The ‘theory theory’ of an ‘infantile scientific impulse’ and Rosen’s concept of anticipatory systems were both anticipated by Peirce. In a 1901 article, he used ‘a little diagrammatic psychology’ to sketch the origins of the scientific quest for truth:

No man can recall the time when he had not yet begun a theory of the universe, when any particular course of things was so little expected that nothing could surprise him, even though it startled him. The first surprise would naturally be the first thing that would offer sufficient handle for memory to draw it forth from the general background. It was something new. Of course, nothing can appear as definitely new without being contrasted with a background of the old. At this, the infantile scientific impulse,— what becomes developed later into various kinds of intelligence, but we will call it the scientific impulse because it is science that we are now endeavoring to get a general notion of,— this infantile scientific impulse must strive to reconcile the new to the old.
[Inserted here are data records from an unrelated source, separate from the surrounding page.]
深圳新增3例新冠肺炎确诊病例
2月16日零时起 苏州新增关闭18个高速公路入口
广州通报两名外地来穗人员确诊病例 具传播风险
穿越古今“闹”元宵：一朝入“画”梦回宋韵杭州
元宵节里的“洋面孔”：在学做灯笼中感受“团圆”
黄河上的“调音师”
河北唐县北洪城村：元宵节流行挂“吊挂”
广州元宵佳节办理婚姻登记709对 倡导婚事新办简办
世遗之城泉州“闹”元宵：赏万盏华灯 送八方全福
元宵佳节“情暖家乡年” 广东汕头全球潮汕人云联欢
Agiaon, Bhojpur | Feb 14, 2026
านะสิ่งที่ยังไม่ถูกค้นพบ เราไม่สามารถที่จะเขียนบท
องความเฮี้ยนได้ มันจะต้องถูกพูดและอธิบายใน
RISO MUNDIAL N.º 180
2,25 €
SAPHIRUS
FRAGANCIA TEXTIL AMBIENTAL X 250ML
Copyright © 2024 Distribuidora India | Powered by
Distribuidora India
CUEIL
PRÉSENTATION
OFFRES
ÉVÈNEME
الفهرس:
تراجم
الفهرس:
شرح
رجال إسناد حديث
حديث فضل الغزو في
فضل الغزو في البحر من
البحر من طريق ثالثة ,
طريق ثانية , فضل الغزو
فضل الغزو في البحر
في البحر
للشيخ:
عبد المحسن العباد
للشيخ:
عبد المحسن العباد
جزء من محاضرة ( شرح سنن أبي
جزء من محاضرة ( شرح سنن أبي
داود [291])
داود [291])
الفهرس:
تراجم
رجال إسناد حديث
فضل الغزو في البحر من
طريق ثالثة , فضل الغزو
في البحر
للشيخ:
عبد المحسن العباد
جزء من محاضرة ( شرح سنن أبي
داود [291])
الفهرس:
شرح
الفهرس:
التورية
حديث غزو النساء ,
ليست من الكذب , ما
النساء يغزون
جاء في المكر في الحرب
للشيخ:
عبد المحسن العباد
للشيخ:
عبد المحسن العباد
The first new feature of this first surprise is, for example, that it is a surprise; and the only way of accounting for that is that there had been before an expectation. Thus it is that all knowledge begins by the discovery that there has been an erroneous expectation of which we had before hardly been conscious. Each branch of science begins with a new phenomenon which violates a sort of negative subconscious expectation, like the frog’s legs of Signore Galvani.

— EP2:87-8

Later on the same page, Peirce integrated emotion into this cognitive picture by observing that ‘the emotion of surprise’ which triggers inquiry ‘is merely the instinctive indication of the logical situation. It is evolution (φύσις) that has provided us with the emotion. The situation is what we have to study.’